TASK STATEMENT:
Your answer should hold each line of the material that contains the word "Corpo".

PROVIDED RECORDS:
==============================

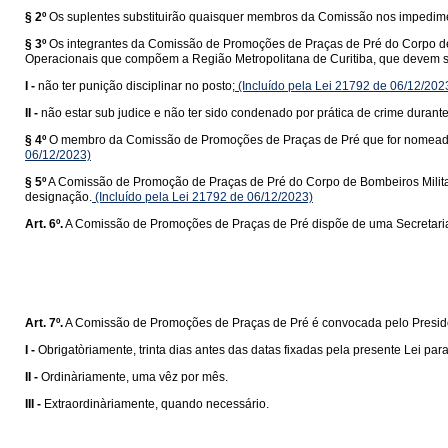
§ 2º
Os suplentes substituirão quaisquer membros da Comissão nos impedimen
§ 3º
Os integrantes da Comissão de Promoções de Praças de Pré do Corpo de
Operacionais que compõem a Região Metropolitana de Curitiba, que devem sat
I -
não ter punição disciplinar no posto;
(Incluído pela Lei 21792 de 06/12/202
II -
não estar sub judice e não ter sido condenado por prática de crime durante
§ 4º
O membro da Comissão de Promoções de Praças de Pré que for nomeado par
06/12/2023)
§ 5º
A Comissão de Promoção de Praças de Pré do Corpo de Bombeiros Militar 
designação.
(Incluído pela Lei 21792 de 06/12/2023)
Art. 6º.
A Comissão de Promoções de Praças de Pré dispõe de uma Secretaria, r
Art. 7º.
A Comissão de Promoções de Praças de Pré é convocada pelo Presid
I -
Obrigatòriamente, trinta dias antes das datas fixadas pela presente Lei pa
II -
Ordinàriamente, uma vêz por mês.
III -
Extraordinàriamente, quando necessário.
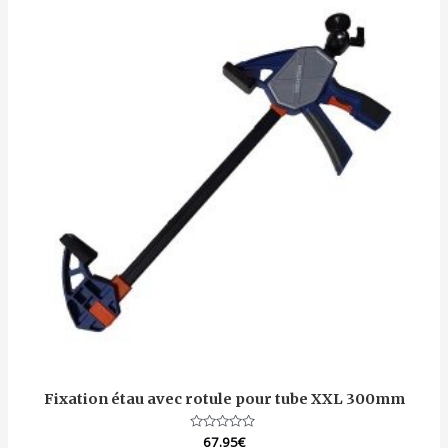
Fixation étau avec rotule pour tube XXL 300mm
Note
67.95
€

==============================

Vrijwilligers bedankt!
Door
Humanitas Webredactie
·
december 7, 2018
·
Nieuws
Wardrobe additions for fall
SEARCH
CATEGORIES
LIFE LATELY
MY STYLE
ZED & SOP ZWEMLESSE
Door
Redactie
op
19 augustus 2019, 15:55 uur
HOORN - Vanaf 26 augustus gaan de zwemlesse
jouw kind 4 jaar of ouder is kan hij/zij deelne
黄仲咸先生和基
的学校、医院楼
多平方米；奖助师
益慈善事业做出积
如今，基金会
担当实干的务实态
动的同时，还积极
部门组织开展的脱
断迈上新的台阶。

==============================

TASK OUTPUT:
Os integrantes da Comissão de Promoções de Praças de Pré do Corpo de
A Comissão de Promoção de Praças de Pré do Corpo de Bombeiros Militar 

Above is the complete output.